* Data provided:
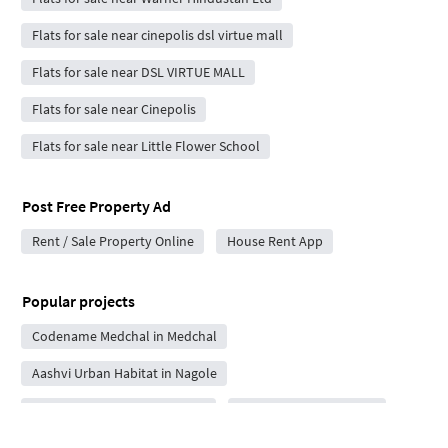
Flats for sale near cinepolis dsl virtue mall
Flats for sale near DSL VIRTUE MALL
Flats for sale near Cinepolis
Flats for sale near Little Flower School
Post Free Property Ad
Rent / Sale Property Online
House Rent App
Popular projects
Codename Medchal in Medchal
Aashvi Urban Habitat in Nagole
Sai Sukha Vistas in Habsiguda
MGY Plots in Amberpet
Sunyuga Kailash in Medchal
MS Iconica Nirvana in Peddapur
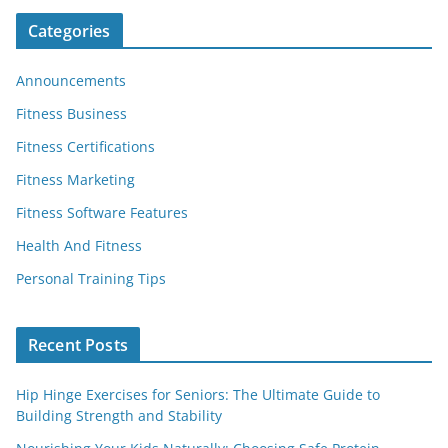
Categories
Announcements
Fitness Business
Fitness Certifications
Fitness Marketing
Fitness Software Features
Health And Fitness
Personal Training Tips
Recent Posts
Hip Hinge Exercises for Seniors: The Ultimate Guide to
Building Strength and Stability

* What the task requires: The answer must be every line of the records that contains the word "Property".

* Expected answer:
Post Free Property Ad
Rent / Sale Property Online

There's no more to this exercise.